■ **PROBLEM STATEMENT**: Please repeat, precisely as written, only the lines from the one containing "Приборы для DVB-S2 измерений" through the last line of the records below, pictures omitted.

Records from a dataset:
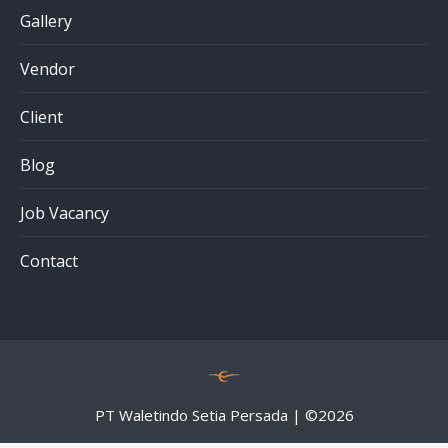
Gallery
Vendor
Client
Blog
Job Vacancy
Contact
PT Waletindo Setia Persada | ©
2026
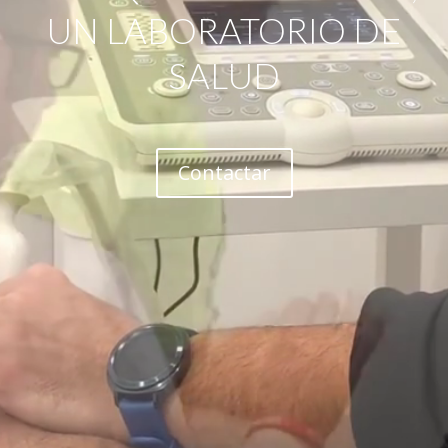
UN LABORATORIO DE
SALUD
Contactar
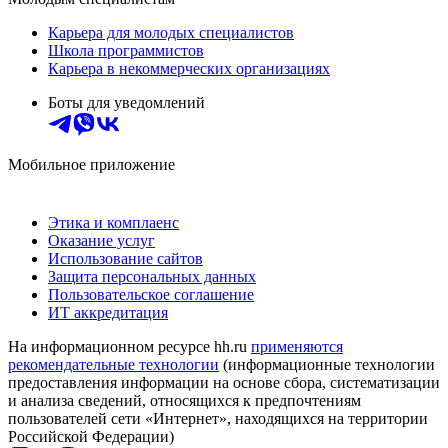
Карьера для молодых специалистов
Школа программистов
Карьера в некоммерческих организациях
Боты для уведомлений
Мобильное приложение
Этика и комплаенс
Оказание услуг
Использование сайтов
Защита персональных данных
Пользовательское соглашение
ИТ аккредитация
На информационном ресурсе hh.ru
применяются
рекомендательные технологии
(информационные технологии
предоставления информации на основе сбора, систематизации
и анализа сведений, относящихся к предпочтениям
пользователей сети «Интернет», находящихся на территории
Российской Федерации)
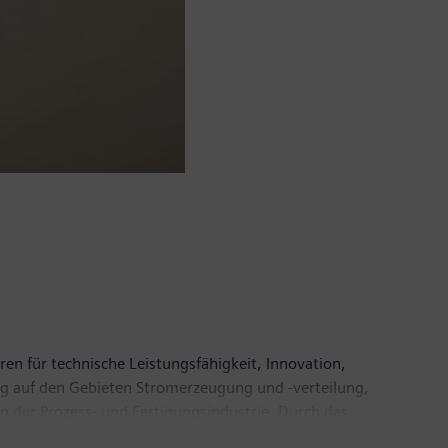
ren für technische Leistungsfähigkeit, Innovation,
ßig auf den Gebieten Stromerzeugung und -verteilung,
n der Prozess- und Fertigungsindustrie. Durch das
für den Schienen- und Straßenverkehr, gestaltet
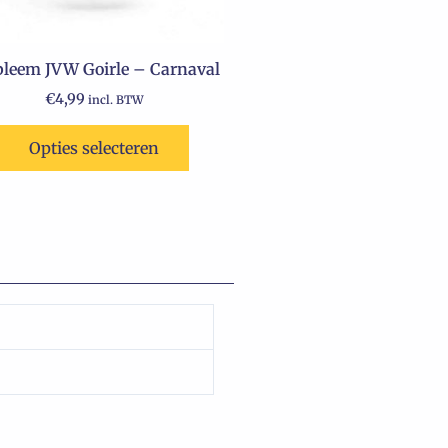
leem JVW Goirle – Carnaval
€
4,99
incl. BTW
Opties selecteren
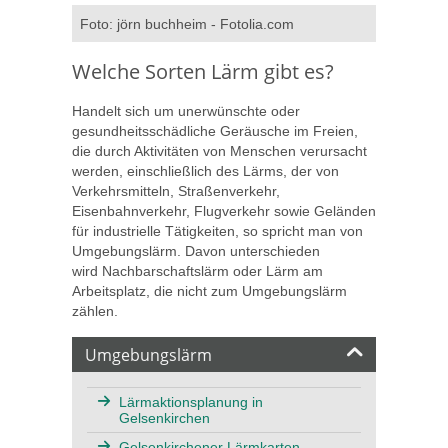
Foto: jörn buchheim - Fotolia.com
Welche Sorten Lärm gibt es?
Handelt sich um unerwünschte oder
gesundheitsschädliche Geräusche im Freien,
die durch Aktivitäten von Menschen verursacht
werden, einschließlich des Lärms, der von
Verkehrsmitteln, Straßenverkehr,
Eisenbahnverkehr, Flugverkehr sowie Geländen
für industrielle Tätigkeiten, so spricht man von
Umgebungslärm. Davon unterschieden
wird Nachbarschaftslärm oder Lärm am
Arbeitsplatz, die nicht zum Umgebungslärm
zählen.
Umgebungslärm
Lärmaktionsplanung in
Gelsenkirchen
Gelsenkirchener Lärmkarten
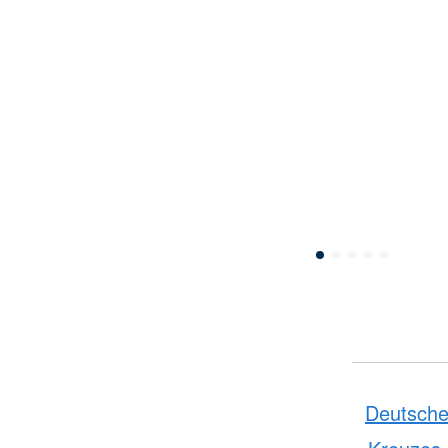
Deutsche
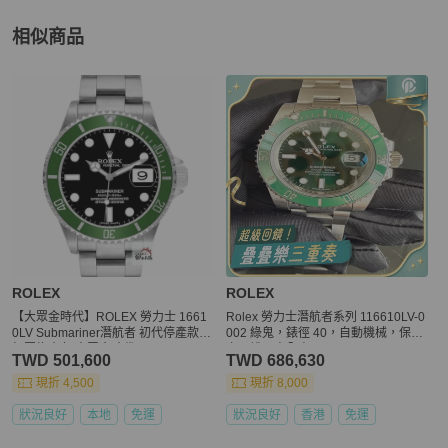
相似商品
更多相似
ROLEX
男錶
推薦精品
ROLEX
ROLEX
【大眾金時代】ROLEX 勞力士 1661
Rolex 勞力士潛航者系列 116610LV-0
0LV Submariner潛航者 初代停產款
002 綠鬼，錶徑 40，自動機械，保
鋁圈綠水鬼 大眾金時代B1236
卡、說明書全齊。
TWD 501,600
TWD 686,630
現折 4,500
現折 8,000
狀況良好
本地
免運
狀況良好
香港
免運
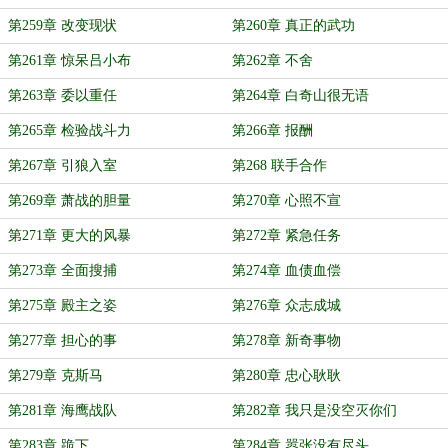
第259章 改变现状
第260章 真正的武功
第261章 惊呆吕小布
第262章 不舍
第263章 委以重任
第264章 白奇山很无语
第265章 检验战斗力
第266章 报酬
第267章 引狼入室
第268 联手合作
第269章 萧战的胆量
第270章 心照不宣
第271章 更大的风暴
第272章 紧急任务
第273章 全面搜捕
第274章 血债血偿
第275章 殿主之姿
第276章 众志成城
第277章 担心的事
第278章 新奇事物
第279章 克斯马
第280章 忠心耿耿
第281章 海鹰战队
第282章 我只是没空灭你们
第283章 跪下
第284章 嚣张没有尽头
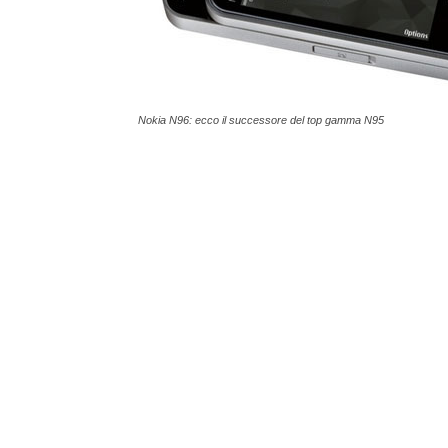
Nokia N96: ecco il successore del top gamma N95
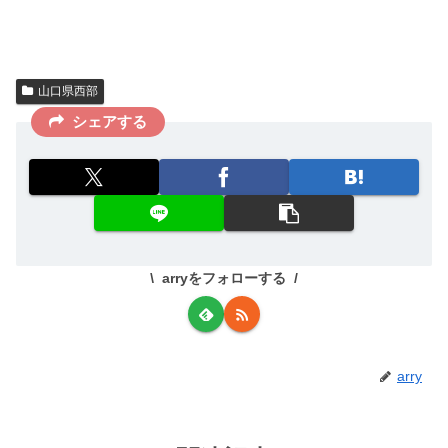
山口県西部
シェアする
arryをフォローする
arry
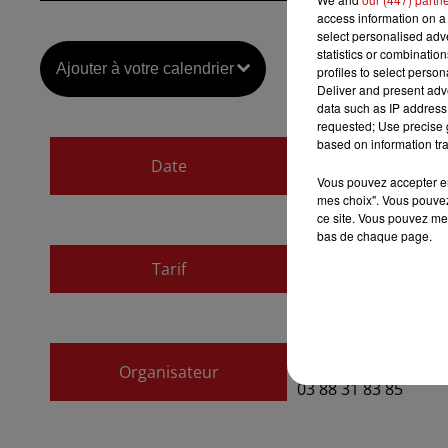
access information on a 
select personalised ad
statistics or combinatio
Ajouter à votre calendrier
profiles to select person
Deliver and present adv
data such as IP address 
requested; Use precise g
based on information tra
du
17 septembre 2
Date
au
17 septembre 20
Vous pouvez accepter en 
mes choix". Vous pouvez
ce site. Vous pouvez met
bas de chaque page.
Tarif
Gratuit
Association des Co
Organisateur
03 88 31 83 85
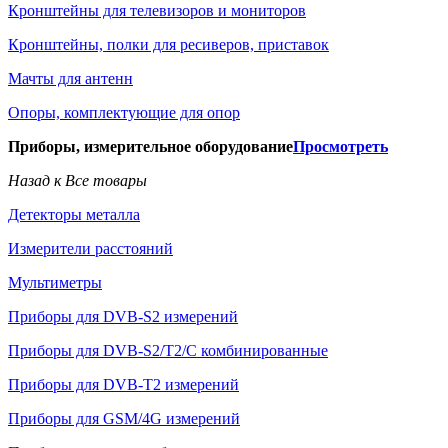
Кронштейны для телевизоров и мониторов
Кронштейны, полки для ресиверов, приставок
Мачты для антенн
Опоры, комплектующие для опор
Приборы, измерительное оборудование
Просмотреть
Назад к Все товары
Детекторы металла
Измерители расстояний
Мультиметры
Приборы для DVB-S2 измерений
Приборы для DVB-S2/T2/C комбинированные
Приборы для DVB-T2 измерений
Приборы для GSM/4G измерений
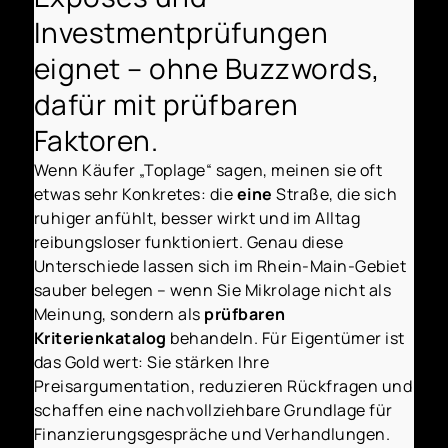
Investmentprüfungen
eignet – ohne Buzzwords,
dafür mit prüfbaren
Faktoren.
Wenn Käufer „Toplage“ sagen, meinen sie oft
etwas sehr Konkretes: die
eine
Straße, die sich
ruhiger anfühlt, besser wirkt und im Alltag
reibungsloser funktioniert. Genau diese
Unterschiede lassen sich im Rhein-Main-Gebiet
sauber belegen – wenn Sie Mikrolage nicht als
Meinung, sondern als
prüfbaren
Kriterienkatalog
behandeln. Für Eigentümer ist
das Gold wert: Sie stärken Ihre
Preisargumentation, reduzieren Rückfragen und
schaffen eine nachvollziehbare Grundlage für
Finanzierungsgespräche und Verhandlungen.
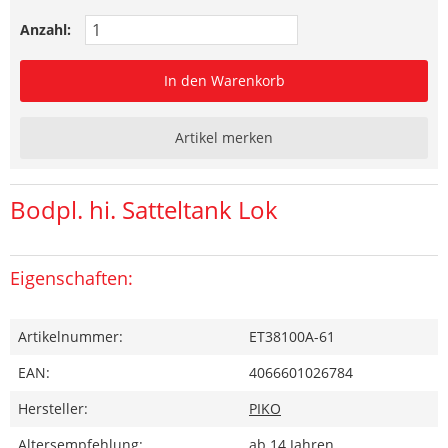
Anzahl:
In den Warenkorb
Artikel merken
Bodpl. hi. Satteltank Lok
Eigenschaften:
Artikelnummer:
ET38100A-61
EAN:
4066601026784
Hersteller:
PIKO
Altersempfehlung:
ab 14 Jahren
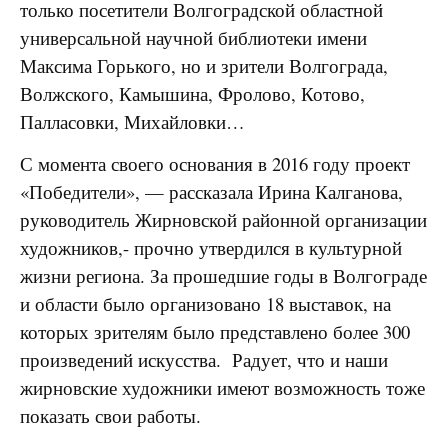
только посетители Волгоградской областной
универсальной научной библиотеки имени
Максима Горького, но и зрители Волгограда,
Волжского, Камышина, Фролово, Котово,
Палласовки, Михайловки…
С момента своего основания в 2016 году проект
«Победители», — рассказала Ирина Калганова,
руководитель Жирновской районной организации
художников,- прочно утвердился в культурной
жизни региона. За прошедшие годы в Волгограде
и области было организовано 18 выставок, на
которых зрителям было представлено более 300
произведений искусства. Радует, что и наши
жирновские художники имеют возможность тоже
показать свои работы.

■ **ANSWER BELOW**:
Приборы для DVB-S2 измерений
Приборы для DVB-S2/T2/C комбинированные
Приборы для DVB-T2 измерений
Приборы для GSM/4G измерений
Investmentprüfungen
eignet – ohne Buzzwords,
dafür mit prüfbaren
Faktoren.
Wenn Käufer „Toplage“ sagen, meinen sie oft
etwas sehr Konkretes: die
eine
Straße, die sich
ruhiger anfühlt, besser wirkt und im Alltag
reibungsloser funktioniert. Genau diese
Unterschiede lassen sich im Rhein-Main-Gebiet
sauber belegen – wenn Sie Mikrolage nicht als
Meinung, sondern als
prüfbaren
Kriterienkatalog
behandeln. Für Eigentümer ist
das Gold wert: Sie stärken Ihre
Preisargumentation, reduzieren Rückfragen und
schaffen eine nachvollziehbare Grundlage für
Finanzierungsgespräche und Verhandlungen.
Anzahl:
In den Warenkorb
Artikel merken
Bodpl. hi. Satteltank Lok
Eigenschaften:
Artikelnummer:
ET38100A-61
EAN:
4066601026784
Hersteller:
PIKO
Altersempfehlung:
ab 14 Jahren
только посетители Волгоградской областной
универсальной научной библиотеки имени
Максима Горького, но и зрители Волгограда,
Волжского, Камышина, Фролово, Котово,
Палласовки, Михайловки…
С момента своего основания в 2016 году проект
«Победители», — рассказала Ирина Калганова,
руководитель Жирновской районной организации
художников,- прочно утвердился в культурной
жизни региона. За прошедшие годы в Волгограде
и области было организовано 18 выставок, на
которых зрителям было представлено более 300
произведений искусства. Радует, что и наши
жирновские художники имеют возможность тоже
показать свои работы.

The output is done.